SpaceX Updates

Mimi

New Lister
SpaceX CEO Elon Musk is accused of interfering with the work of astronomers and stargazers, but we’re powerless to stop him sending more space junk into orbit to make him more money – oops, sorry – for the good of humanity.

And so, this week we have also witnessed the extraordinary spectacle of the launch procession of Elon Musk’s Starlink satellites, shooting upwards one after the other… after the other... after the other, ad infinitum, as he sends his latest load of money-spinners into the heavens from where, in this phase, they will provide unobstructed broadband services to previously unreachable places like, um, the northern USA and Canada.

Under the laughable claim of “Keeping Space Clean,” the SpaceX website insists that after reaching the end of their working life the proposed 1,500 quarter-ton satellites in this constellation will then “de-orbit” and re-enter Earth’s atmosphere, where 95 percent of their components will burn up in one to five years.

So with the typical working life of low-orbit satellites like these of around five years, followed by up to another five years before they hurtle flaming towards Earth, we only have to put up with them for 10 years. But that’s just one of the tens of thousands of satellites that make up the whole SpaceX project.

How’s that “Keeping Space Clean”?

Imagine having a neighbor who moved in next door and spoilt every sunny weekend by burning tyres in their back garden, completely indifferent to your existence. For 10 years.

And it seems there is nothing we can do about it because these things just keep on coming. The latest batch of 60 Starlink satellites took off this afternoon from NASA’s Kennedy Space Center in Florida.
 
Elon Musk niliona ako kifua mbele kumake sure watu wameenda Mars. What I wonder why should we go to another planet, instead of us improving our own planet which is naturally made to support life.

Terraforming Mars is a very tall order!!
 

Doc oga

Elder Lister
Elon Musk niliona ako kifua mbele kumake sure watu wameenda Mars.
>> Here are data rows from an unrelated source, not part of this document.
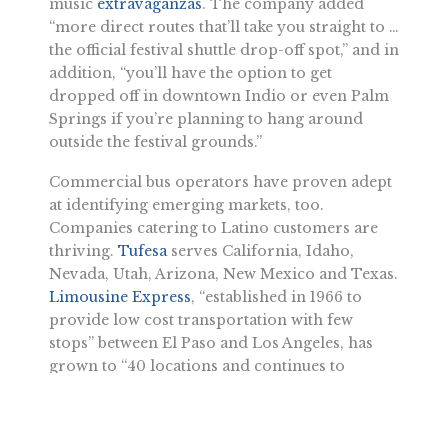
music
extravaganzas
. The company added
“more direct routes that’ll take you straight to …
the official festival shuttle drop-off spot,” and in
addition, “you’ll have the option to get
dropped off in downtown Indio or even Palm
Springs if you’re planning to hang around
outside the festival grounds.”
Commercial bus operators have proven adept
at identifying emerging markets, too.
Companies catering to Latino customers are
thriving.
Tufesa
serves California, Idaho,
Nevada, Utah, Arizona, New Mexico and Texas.
Limousine Express
, “established in 1966 to
provide low cost transportation with few
stops” between El Paso and Los Angeles, has
grown to “40 locations and continues to
expand,” thanks to “affordable prices and few
stops.” Direct trips include Bakersfield to
Sacramento, Tucson to Phoenix and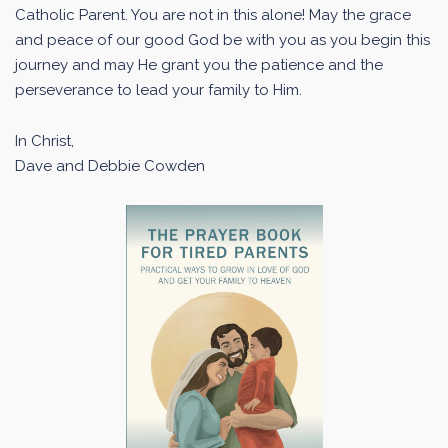
Catholic Parent. You are not in this alone! May the grace
and peace of our good God be with you as you begin this
journey and may He grant you the patience and the
perseverance to lead your family to Him.
In Christ,
Dave and Debbie Cowden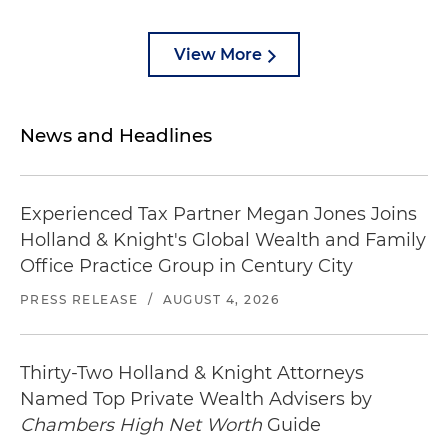
View More
News and Headlines
Experienced Tax Partner Megan Jones Joins
Holland & Knight's Global Wealth and Family
Office Practice Group in Century City
PRESS RELEASE
/
AUGUST 4, 2026
Thirty-Two Holland & Knight Attorneys
Named Top Private Wealth Advisers by
Chambers High Net Worth
Guide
What I wonder why should we go to another planet, instead of us improving our own planet which is naturally made to support life.

Terraforming Mars is a very tall order!!
It's all about exploration and mining.
 

John Done

New Lister
After successful launching to ISS, SpaceX continues working on Starship which is the second stage of SpaceX's Big Falcon Rocket (BFR) reusable space transport system. The second stage will receive six Raptor engines, the first one - 31.